Kevin Murphy, October 27, 2014, 09:16:48 (UTC), Domain Services

Verisign’s .net is on the rocks due to new gTLDs, executives have confirmed.
Speaking to investors and analysts on the company’s third-quarter earnings call last week, CFO George Kilguss said that .net “is experiencing some headwinds from the launch of the new gTLD program”.
Further comments from Kilguss and CEO Jim Bidzos seem to confirm what DI reported a month ago: .net is in trouble.
Latest stats collated by DI show that the .net zone file shrunk by over 121,000 domains in the seven months between March 26 and October 26 this year.
Executives said on the call that .net stood at 15.1 million names at the end of September. That compares to 15.2 million at the end of the previous quarter.
“It’s been relatively flat,” Kilguss said. “I actually think .net has held up pretty well over the year with all these new names coming on… So I don’t view .net’s performance as anything negative.”
Bidzos told analysts that “confusion” around the new gTLDs was to blame.
“I think generally, .net may be more susceptible to that confusion that swirls around new gTLDs,” he said.
He characterized .net as being like new gTLDs, falling into “that category of ‘different'”.
In my view, this is an implicit acknowledgement that .net has been getting a free ride for the last 20 years.
Asked whether the .net weakness could spill over to .com, Bidzos said that .com is a “trusted brand” because it’s almost 30 years old and has a 17-year record of uninterrupted up-time.
While there’s no doubt that .com is a trusted brand, it’s not because of its up-time or longevity, in my view — .net has the same stability record and is actually fractionally older than .com.
The reason .net is suffering now is that that for the last two decades it’s been essentially a defensive play.
People buy the .net when they buy the .com because they’ve been marketed as a bundle — the only two truly generic TLDs out there.

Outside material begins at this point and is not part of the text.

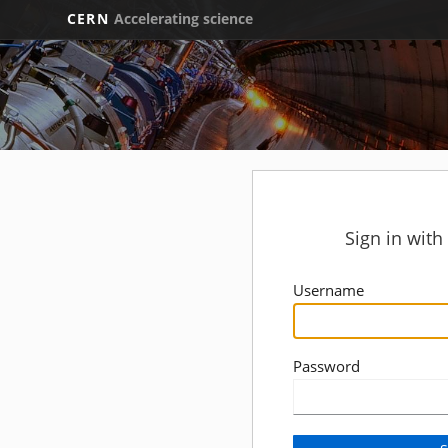
CERN
Accelerating science
Sign in wit
Username
Password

Unlike .org, .net lost its semantic differentiation a long time ago.
As .com buyers start to see more and more options for duplicative or defensive registrations in their shopping carts, they’re going to be less likely to grab the .net to match their .com, in my opinion.
And it’s likely to get worse.
“It’s going to continue,” Bidzos said. “We’re seeing hundreds of more new gTLDs coming, and they’re coming at the rate of many every single week. So that confusion is likely to get worse.”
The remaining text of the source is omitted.